↓↓↓
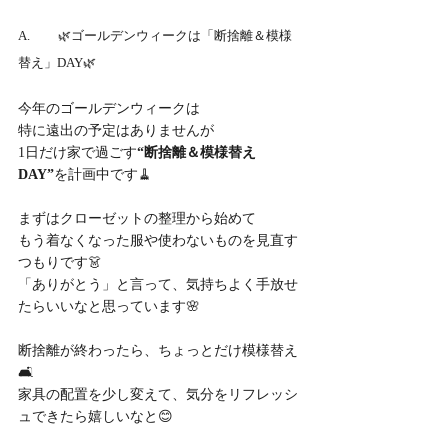
A.	🌿ゴールデンウィークは「断捨離＆模様
替え」DAY🌿
今年のゴールデンウィークは
特に遠出の予定はありませんが
1日だけ家で過ごす
“断捨離＆模様替え
DAY”
を計画中です🧹
まずはクローゼットの整理から始めて
もう着なくなった服や使わないものを見直す
つもりです👗
「ありがとう」と言って、気持ちよく手放せ
たらいいなと思っています🌸
断捨離が終わったら、ちょっとだけ模様替え
🛋️
家具の配置を少し変えて、気分をリフレッシ
ュできたら嬉しいなと😊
↑↑↑
What to do:
Word for word, set down every record, keeping the images out.

Output:
A.	🌿ゴールデンウィークは「断捨離＆模様
替え」DAY🌿
今年のゴールデンウィークは
特に遠出の予定はありませんが
1日だけ家で過ごす
“断捨離＆模様替え
DAY”
を計画中です🧹
まずはクローゼットの整理から始めて
もう着なくなった服や使わないものを見直す
つもりです👗
「ありがとう」と言って、気持ちよく手放せ
たらいいなと思っています🌸
断捨離が終わったら、ちょっとだけ模様替え
🛋️
家具の配置を少し変えて、気分をリフレッシ
ュできたら嬉しいなと😊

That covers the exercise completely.